海外駐在のメリットというと、何を思い浮かべるでしょうか。
海外勤務手当で給料が増える。
会社負担でいい家に住める。
子どもに海外経験をさせられる。
キャリアにもプラスになる。
確かに、どれも海外駐在の大きなメリットです。
ただ、実際に海外で生活してみて感じる、もう一つの大きなメリットがあります。
それが、
「一生付き合える友達ができること」
です。
海外に出ると「会社の垣根」が一気に低くなる
日本で会社員をしていると、意外と他社の人と知り合う機会は多くありません。
仕事で付き合いのあるお客さんや取引先とは知り合いますが、それ以外の会社の人とプライベートで仲良くなる機会は、それほど多くないのではないでしょうか。
ところが、海外駐在すると状況が一変します。
海外の日本人コミュニティは、日本に比べると圧倒的に小さいからです。
そのため、会社の垣根を越えて知り合う機会が一気に増えます。
例えば、
- 日本人コミュニティの集まり
- コンドミニアムのつながり
- 子どもの学校
- 趣味の集まり
- ゴルフ
など。
仕事ではまったく接点のない会社の人とも、普通に知り合います。
「どこの会社に勤めているか」という垣根が、日本にいるときよりずっと低くなる感覚があります。
子どもがいると「家族ぐるみ」の付き合いになる
特に子どもがいる駐在員の場合、人間関係はさらに広がります。
同じ学校に通う子どもの家族と知り合い、休日に一緒に遊ぶ。
家族同士で食事をする。
旅行に行く。
親だけでなく、子ども同士も仲良くなる。
こうなると単なる「会社の知り合い」ではありません。
家族ぐるみの友達になります。
海外という慣れない環境で生活しているからこそ、お互いに助け合うことも多く、関係が深くなりやすいのかもしれません。
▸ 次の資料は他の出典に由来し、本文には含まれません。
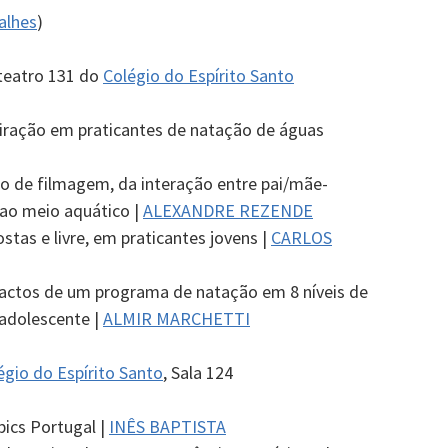
alhes
)
teatro 131 do
Colégio do Espírito Santo
iração em praticantes de natação de águas
o de filmagem, da interação entre pai/mãe-
 ao meio aquático |
ALEXANDRE REZENDE
stas e livre, em praticantes jovens |
CARLOS
pactos de um programa de natação em 8 níveis de
 adolescente |
ALMIR MARCHETTI
égio do Espírito Santo
, Sala 124
ics Portugal |
INÊS BAPTISTA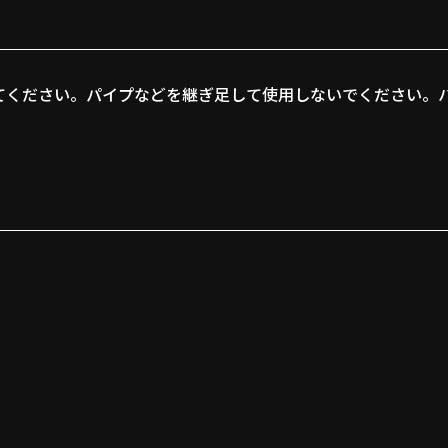
てください。パイプなどを継ぎ足して使用しないでください。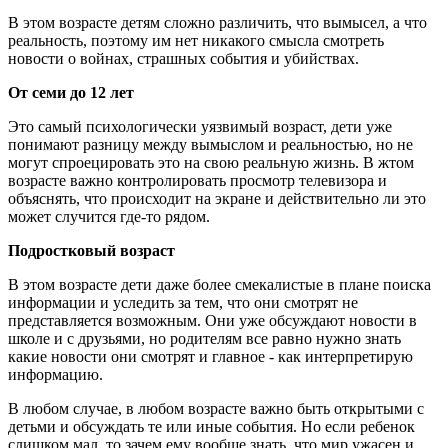
В этом возрасте детям сложно различить, что вымысел, а что
реальность, поэтому им нет никакого смысла смотреть
новости о войнах, страшных события и убийствах.
От семи до 12 лет
Это самый психологически уязвимый возраст, дети уже
понимают разницу между вымыслом и реальностью, но не
могут спроецировать это на свою реальную жизнь. В жтом
возрасте важно контролировать просмотр телевизора и
объяснять, что происходит на экране и действительно ли это
может случится где-то рядом.
Подростковый возраст
В этом возрасте дети даже более смекалистые в плане поиска
информации и уследить за тем, что они смотрят не
представляется возможным. Они уже обсуждают новости в
школе и с друзьями, но родителям все равно нужно знать
какие новости они смотрят и главное - как интерпретирую
информацию.
В любом случае, в любом возрасте важно быть открытыми с
детьми и обсуждать те или иные события. Но если ребенок
слишком мал, то зачем ему вообще знать, что мир ужасен и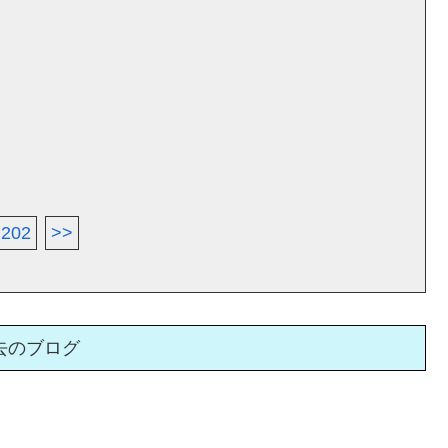
202
>>
去のブログ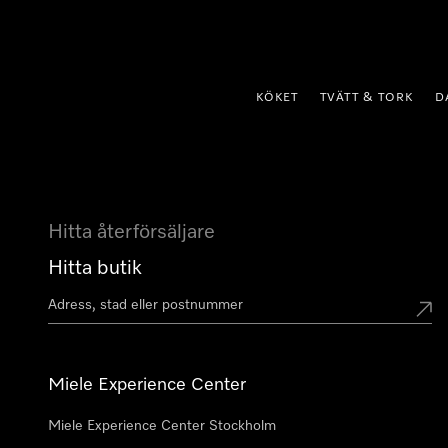
 till innehål
KÖKET
TVÄTT & TORK
D
Hitta återförsäljare
Hitta butik
Miele Experience Center
Miele Experience Center Stockholm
そして駐在が終わり、日本に帰国した後も付き合いが続く。
そんな友達ができるのは、海外駐在の大きな財産だと思います。
20代でも50代でも友達はできる
これは若い駐在員だけの話ではありません。
20代の若手駐在員には若手のコミュニティがありますし、30代、40代には子育て世代のコミュニティがあります。
50代、60代のおじさん駐在員にも、もちろんコミュニティがあります。
典型的なのはゴルフ仲間でしょう。
さらに面白いのが、同じ年に生まれた人たちで集まる「○○会」です。
例えば1969年生まれなら「69会」、1978年生まれなら「78会」といった具合です。
会社も業界も関係なく、
「同じ年に生まれた日本人駐在員」
というだけで集まる。
日本にいたら、なかなかできない人間関係だと思います。
海外駐在で最後に残るのは「人」かもしれない
海外駐在には経済的なメリットがあります。
キャリア上のメリットもあります。
私自身、海外駐在は資産形成の面でも非常に大きなチャンスだと思っています。
でも、駐在が終わった後に何が残るのかを考えると、実は一番大きいのは人間関係なのかもしれません。
会社も業界も違う。
年齢もバックグラウンドも違う。
日本にいたら出会わなかったであろう人たちと知り合い、家族ぐるみで付き合う。
そして帰国してからも付き合いが続いていく。
お金には換算できませんが、これは人生を豊かにしてくれる大きな財産です。
海外駐在を考えている人には、給料やキャリアだけではなく、
「日本にいたら出会えなかった人たちと出会える」
というメリットも知ってほしいと思います。
私にとって、一生付き合える友達ができたことは、海外駐在をして本当によかったと思えることの一つです。